» Task goal:
Both the line containing "nous pouvons partager certaines" and the line containing "6. Où sont stockées les informations" belong to the span. Output exactly that span from the listing below, and nothing outside it.

[Data provided Boundary: Start]

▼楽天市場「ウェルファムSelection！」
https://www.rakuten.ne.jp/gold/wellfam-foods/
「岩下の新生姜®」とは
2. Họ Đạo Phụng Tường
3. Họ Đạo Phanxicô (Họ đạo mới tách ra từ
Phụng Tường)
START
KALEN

[Data provided Boundary: End]
[Data provided Boundary: Start]

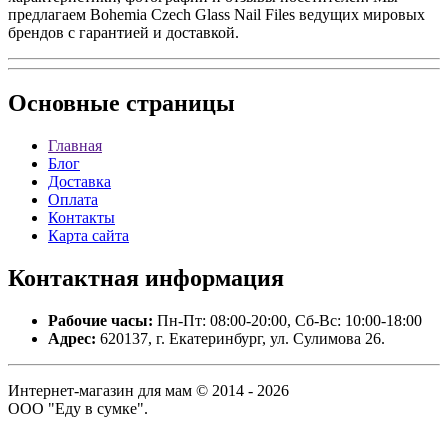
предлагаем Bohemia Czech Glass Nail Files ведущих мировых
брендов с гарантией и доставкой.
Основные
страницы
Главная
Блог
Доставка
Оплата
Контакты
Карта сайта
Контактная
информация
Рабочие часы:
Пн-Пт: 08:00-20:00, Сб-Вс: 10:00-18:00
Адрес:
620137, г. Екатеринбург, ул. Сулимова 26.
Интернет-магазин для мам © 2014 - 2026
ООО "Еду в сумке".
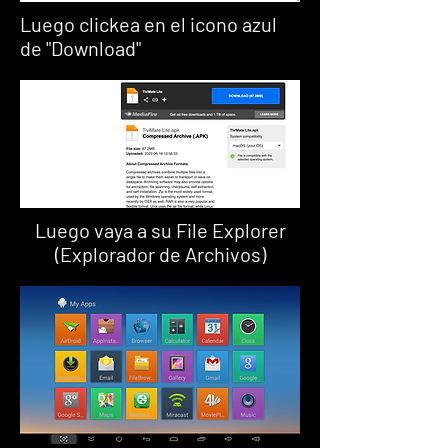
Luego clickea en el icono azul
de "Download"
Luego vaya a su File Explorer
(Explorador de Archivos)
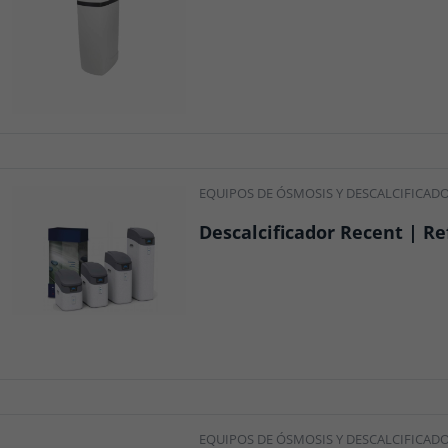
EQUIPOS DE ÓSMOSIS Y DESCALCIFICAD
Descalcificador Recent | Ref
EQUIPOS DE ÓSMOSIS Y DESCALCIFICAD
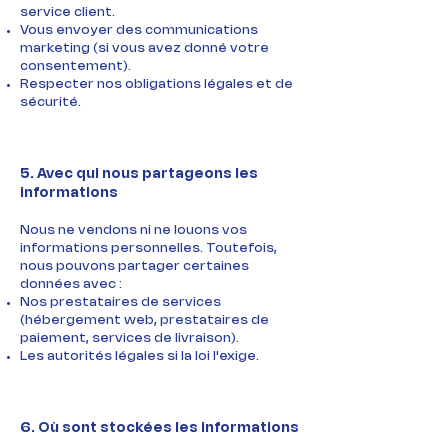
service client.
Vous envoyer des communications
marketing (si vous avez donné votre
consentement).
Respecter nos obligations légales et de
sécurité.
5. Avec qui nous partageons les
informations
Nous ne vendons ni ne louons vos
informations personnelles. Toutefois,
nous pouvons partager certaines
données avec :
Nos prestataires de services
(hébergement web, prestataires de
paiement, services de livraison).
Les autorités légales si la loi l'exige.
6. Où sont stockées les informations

[Data provided Boundary: End]

» Output:
nous pouvons partager certaines
données avec :
Nos prestataires de services
(hébergement web, prestataires de
paiement, services de livraison).
Les autorités légales si la loi l'exige.
6. Où sont stockées les informations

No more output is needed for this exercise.